あまり意味のない手待ちをしない

上図は、先後逆で相居飛車からの進展で▲8八玉とした局面。ソフトの評価値+14で互角。

先手が矢倉に対して後手が雁木に組んだ形です。

最近後手番の相居飛車の形になると雁木に組むことが多いです。

後手番で横歩取りを目指すことが多いのですが、先手が途中で角道を止めると横歩取りの戦型にならないので、自然と雁木にたどり着いたという感じです。

ここで後手の手番ですが、飛車と角を活用したくて△6五歩と突きたいのですが、この場合は▲7三角成があります。

△6五歩を突くためには▲7三角成を受ける形になっていないといけないのですが、対局中は▲7三角成を受ける形が見えなくて手待ちをしました。

実戦は△4二金右▲4六歩△同歩▲同角△6一飛▲2四歩で、ソフトの評価値+195で互角。

この手順は△4二金右から△6一飛と手待ちをする指し方ですが、特別な狙いがあって指したわけではないです。

このあたりの指し方の方針がはっきりせずただ指したという感じで、▲2四歩ですでに後手が少し指しづらいようです。

角交換をして▲7二角とか▲8三角などを気にしないといけません。

先手に馬ができて、後手の飛車や桂馬を責められると忙しいです。

後手の駒の配置が少し左側に片寄っており、右側が少し手薄なので指し方が少し難しいです。

ただ手待ちをしているようでは、自分の本意でない戦い方になっていき少しずつ形勢に差がついてきます。

△4二金右では△6三金がありました。

△6三金▲4六歩△6五歩で、ソフトの評価値+52で互角。

この手順の△6三金は玉と反対側に金を移動する手です。

玉の守りは薄くなりますが、バランス重視で7三の桂馬にひもがついています。

△6三金とすれば玉の守りの金にはならないので決断の1手です。

自分にはこの△6三金というのがあまり見えません。

角換わり腰掛銀であれば△6三金のような駒組みはあるのですが、雁木の場合で△6三金はやや少ないかと思います。

ただし、後手は6筋に飛車を回って攻める形を目指したので△6五歩と突く形にしないと6筋に飛車を回った意味がなくなります。

そのような意味で△6三金として▲4六歩なら△6五歩という感じです。

たしかにこの指し方だと6三に金がいることで6筋が手厚くなり、△6五歩と突くことで後手の角や桂馬などの攻め駒が働く可能性がでてきます。

まだ形勢は互角のようですが、後手は6筋から動いていくということで方針は分かりやすいです。

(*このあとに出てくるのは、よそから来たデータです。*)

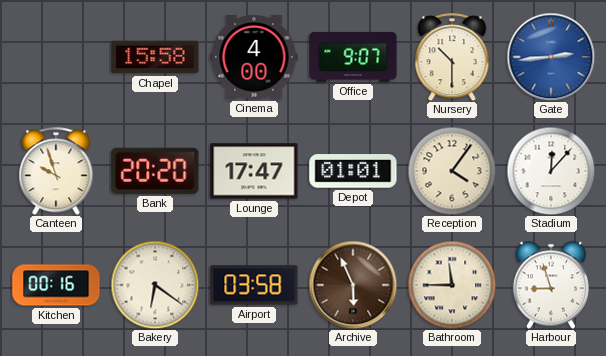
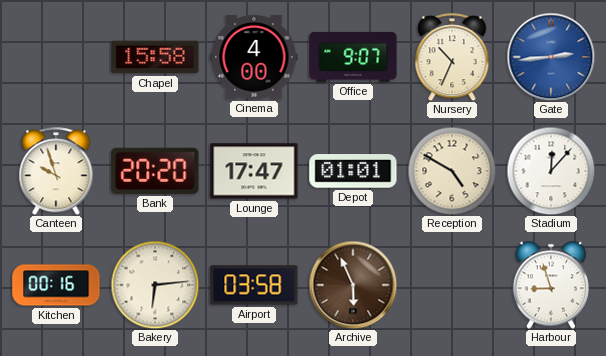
Nursery: 10:30 -> 10:34
Reception: 4:06 -> 4:50
Bakery: 6:21 -> 6:14
Bathroom: 11:45 -> none
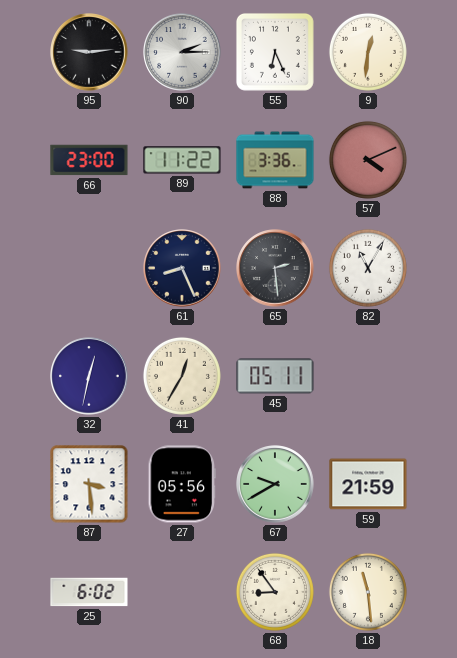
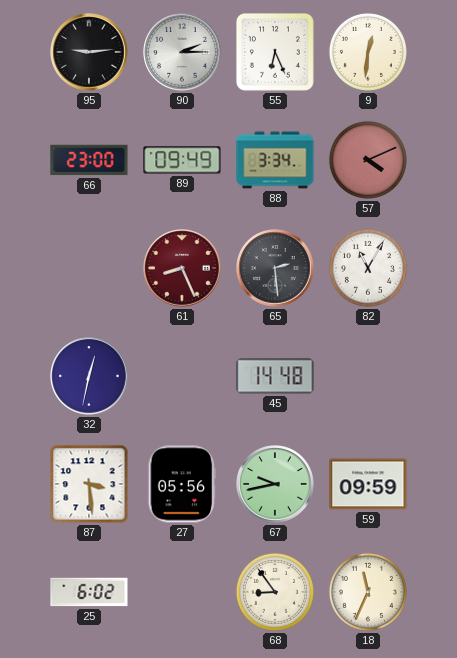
89: 11:22 -> 09:49
88: 3:36 -> 3:34
61 dial: navy -> burgundy
41: 12:35 -> none
45: 05:11 -> 14:48
67: 9:40 -> 9:43
59: 21:59 -> 09:59
18: 11:29 -> 11:34
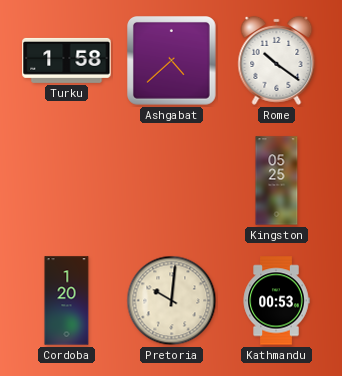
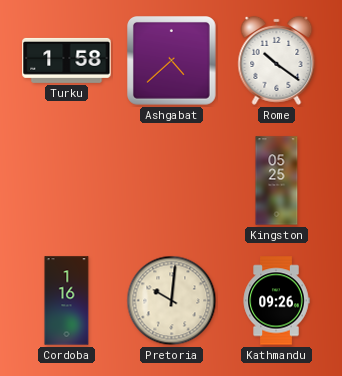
Cordoba: 1:20 -> 1:16
Kathmandu: 00:53 -> 09:26
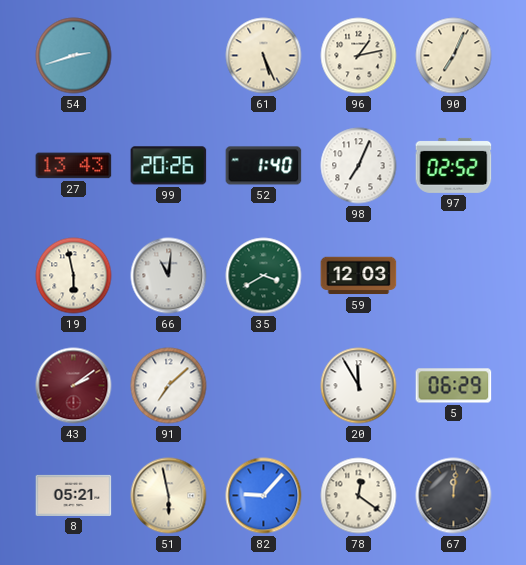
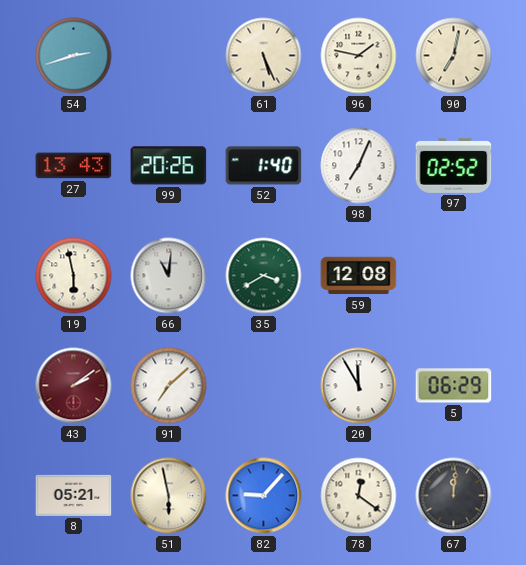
96: 1:13 -> 1:47
90: 7:04 -> 7:02
59: 12:03 -> 12:08
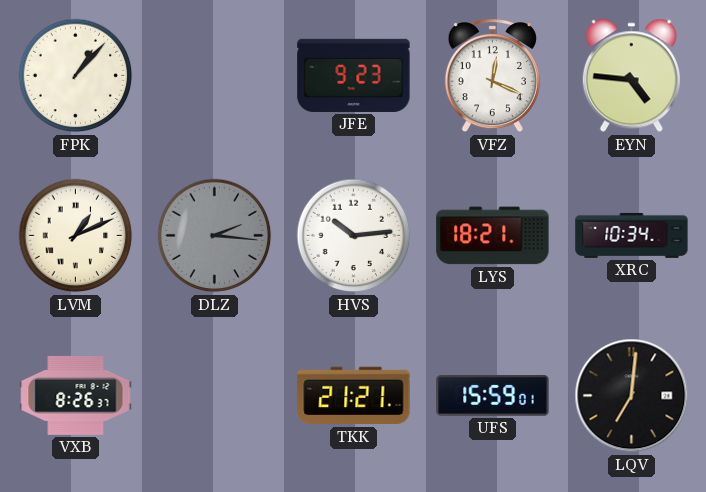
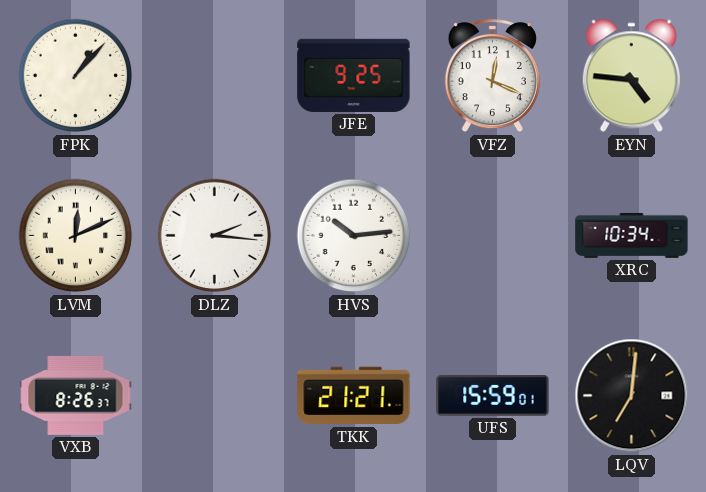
JFE: 9:23 -> 9:25
LVM: 1:11 -> 12:11
DLZ dial: grey -> white
LYS: 18:21 -> none
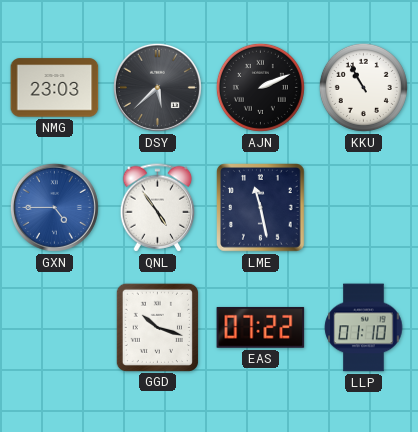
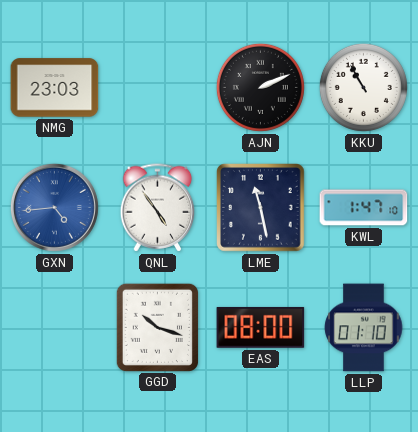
DSY: 5:38 -> none
GXN: 4:45 -> 4:44
KWL: none -> 1:47
EAS: 07:22 -> 08:00
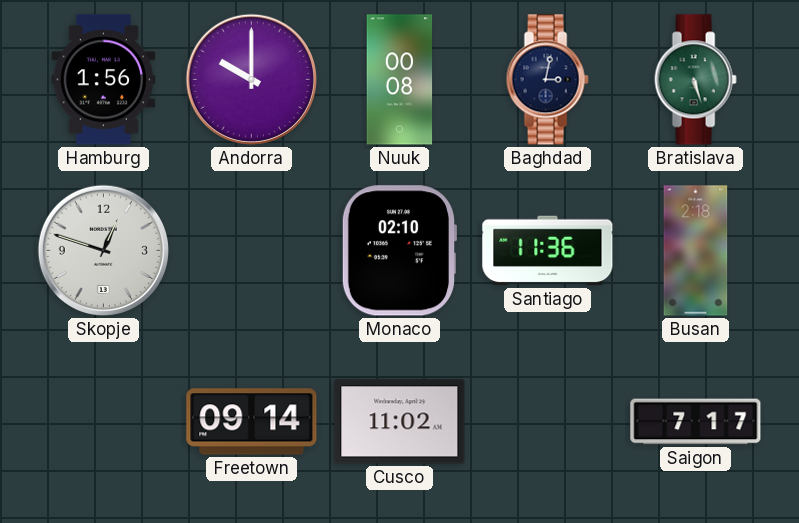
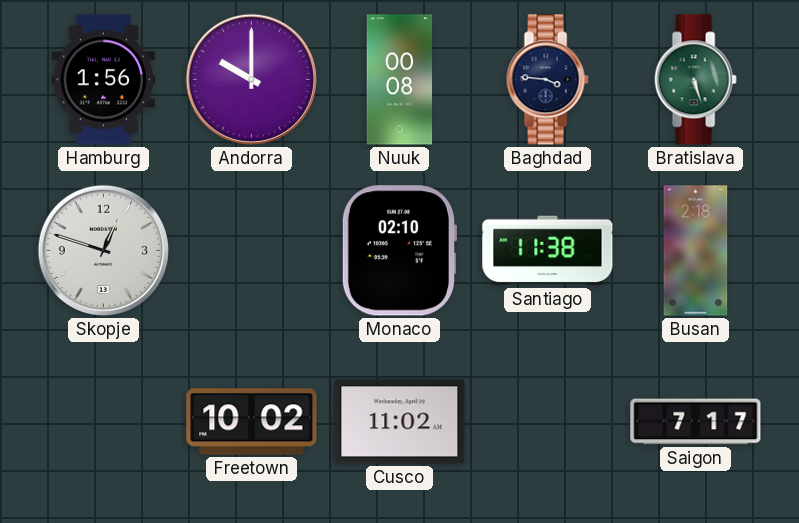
Baghdad: 3:02 -> 3:46
Santiago: 11:36 -> 11:38
Freetown: 09:14 -> 10:02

最近の将棋も棋譜は見ているのですが、見ているだけで棋譜並べをしてそれなりに考えているわけではないので全体的に知識が浅いです。

表面的な手の組み合わせだけで指しているので、方針がはっきりせず指し手に困ったときにあまり意味のない手待ちなどしていることが多いようです。

やはり自分が指し手に困ったときの局面は、局後の検討をもう少し時間をかけて自分の力で考えるというのが必要なのかもしれません。

そしてその読み筋がソフトはどのように評価しているかを確認して、ソフトの推奨手を見た方がいいようです。

あまり意味のない手待ちをしないのが参考になった1局でした。